1. University of Pittsburgh: Art, Social Change, and Neighborhood Identities: Hemispheric Conversations. (Amount $3,000)
This project will bring artists from Chicago, Pittsburgh, and Leon Guanajuato, Mexico into conversation with Pittsburgh residents and each other. By developing workshops on the history of aerosol art, planning public murals, and holding a pot luck party, and one-day symposium, this project allows for artists and residents to connect shared challenges in post-industrial urban spaces, and to explore public art making as a means of democratically shaping the urban environment. Its goals are educational, professional, oriented towards social change, and future collaboration.
2. University of New Mexico: Promoting Service Learning in American Studies. (Amount $3,000)
This joint project of the Department of American Studies and the National Hispanic Cultural Center (NHCC) in Albuquerque, New Mexico, will establish a number of paid internships for undergraduate and graduate students in American studies. Under supervision by the NHCC curatorial staff, interns will conduct primary research, oral interviews, and studio visits. They will help select artworks to be exhibited, write object and text labels, and develop exhibit-related programming.
Regional Chapter Grants
The American Studies Association is pleased to announce the recipients of the 2016 Regional Chapter Grants to develop programming, in the form of conferences or other projects, that engages both American studies practitioners and others interested in the field within a specific region in an original and creative manner.
1. Hawai’i American Studies Association: Detours: A Decolonial Guide to Hawai’i. Workshops and Creative Project. (Amount $3,000)

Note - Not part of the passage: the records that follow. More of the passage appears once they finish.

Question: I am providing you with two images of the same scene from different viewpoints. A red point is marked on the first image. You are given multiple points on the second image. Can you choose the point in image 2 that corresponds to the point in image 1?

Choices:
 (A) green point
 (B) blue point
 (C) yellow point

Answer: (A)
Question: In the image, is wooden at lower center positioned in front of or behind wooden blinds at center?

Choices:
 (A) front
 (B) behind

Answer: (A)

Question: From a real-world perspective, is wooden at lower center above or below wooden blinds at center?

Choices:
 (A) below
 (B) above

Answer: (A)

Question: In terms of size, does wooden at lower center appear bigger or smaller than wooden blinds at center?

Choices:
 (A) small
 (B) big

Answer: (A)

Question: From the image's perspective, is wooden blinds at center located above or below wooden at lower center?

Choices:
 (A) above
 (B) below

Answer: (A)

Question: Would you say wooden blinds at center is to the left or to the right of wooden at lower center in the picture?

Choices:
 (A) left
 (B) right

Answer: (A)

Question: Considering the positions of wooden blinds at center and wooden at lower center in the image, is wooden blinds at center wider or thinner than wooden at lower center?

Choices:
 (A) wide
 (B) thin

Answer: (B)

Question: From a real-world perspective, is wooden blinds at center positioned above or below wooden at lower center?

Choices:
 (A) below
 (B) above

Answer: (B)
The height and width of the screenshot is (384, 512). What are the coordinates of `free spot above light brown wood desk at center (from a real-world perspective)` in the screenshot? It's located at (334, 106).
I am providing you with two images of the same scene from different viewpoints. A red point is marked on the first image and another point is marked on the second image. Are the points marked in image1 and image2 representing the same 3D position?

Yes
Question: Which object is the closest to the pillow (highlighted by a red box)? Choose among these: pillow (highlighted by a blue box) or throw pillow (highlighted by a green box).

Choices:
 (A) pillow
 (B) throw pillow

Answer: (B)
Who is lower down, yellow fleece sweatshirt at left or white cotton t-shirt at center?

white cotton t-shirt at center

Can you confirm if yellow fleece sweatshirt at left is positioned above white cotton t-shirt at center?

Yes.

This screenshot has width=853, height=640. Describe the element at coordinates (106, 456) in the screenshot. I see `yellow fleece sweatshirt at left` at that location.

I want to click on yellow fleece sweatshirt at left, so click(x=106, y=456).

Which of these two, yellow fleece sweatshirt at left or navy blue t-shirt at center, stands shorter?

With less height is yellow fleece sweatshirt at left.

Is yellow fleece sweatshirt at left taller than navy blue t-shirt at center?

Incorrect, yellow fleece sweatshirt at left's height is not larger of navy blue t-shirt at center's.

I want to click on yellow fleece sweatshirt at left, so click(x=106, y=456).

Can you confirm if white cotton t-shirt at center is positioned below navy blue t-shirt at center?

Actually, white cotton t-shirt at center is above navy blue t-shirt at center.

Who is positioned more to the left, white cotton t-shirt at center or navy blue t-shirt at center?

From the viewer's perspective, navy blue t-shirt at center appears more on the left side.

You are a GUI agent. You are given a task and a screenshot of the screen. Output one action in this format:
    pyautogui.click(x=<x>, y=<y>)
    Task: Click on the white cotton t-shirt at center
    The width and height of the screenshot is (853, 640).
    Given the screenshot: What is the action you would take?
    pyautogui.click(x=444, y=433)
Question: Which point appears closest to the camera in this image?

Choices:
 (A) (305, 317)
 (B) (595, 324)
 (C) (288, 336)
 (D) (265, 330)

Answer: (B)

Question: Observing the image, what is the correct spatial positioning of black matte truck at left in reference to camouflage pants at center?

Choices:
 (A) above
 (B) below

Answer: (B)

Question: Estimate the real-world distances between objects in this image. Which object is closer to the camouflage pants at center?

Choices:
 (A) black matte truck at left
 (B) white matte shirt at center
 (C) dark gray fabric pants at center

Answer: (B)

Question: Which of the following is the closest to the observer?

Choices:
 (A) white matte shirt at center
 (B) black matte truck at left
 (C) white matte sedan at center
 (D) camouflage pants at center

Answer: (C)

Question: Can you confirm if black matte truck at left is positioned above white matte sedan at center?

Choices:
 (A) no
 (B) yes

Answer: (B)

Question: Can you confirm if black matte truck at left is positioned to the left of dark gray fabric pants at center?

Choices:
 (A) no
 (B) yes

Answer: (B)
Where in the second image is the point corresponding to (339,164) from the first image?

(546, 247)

The project will host two full-day writing workshops for contributors who include academics, activists, artists, and practitioners. It will then host a public forum following the second workshop session. The editors of Detours are committed to allowing the project to unfold as contributors bring their expertise and ideas to it. The book and related materials will address specifically the ways in which communities of practice are working against the harmful effects of the tourism industry, while simultaneously turning the infrastructure of tourism and the genre of tourism writing on its head.
2. New England American Studies Association: NEASA Professional Development Colloquium, Annual Conference, and Liaison Program (NLP). (Amount $3,000)
The goal of the program is to increase participation in American studies events and to create a mechanism that will allow NEASA to better represent its broad membership. The colloquium, to be held in fall 2016, will again focus on professionalization concerns for graduate students, faculty, and alternative academics. The next NEASA conference will be held in spring 2017. To support these efforts, NEASA will use the ASA funds to help supplement the costs of its upcoming annual programs and NLP, which seek to contribute to the local scholarly communities both inside and beyond the academy.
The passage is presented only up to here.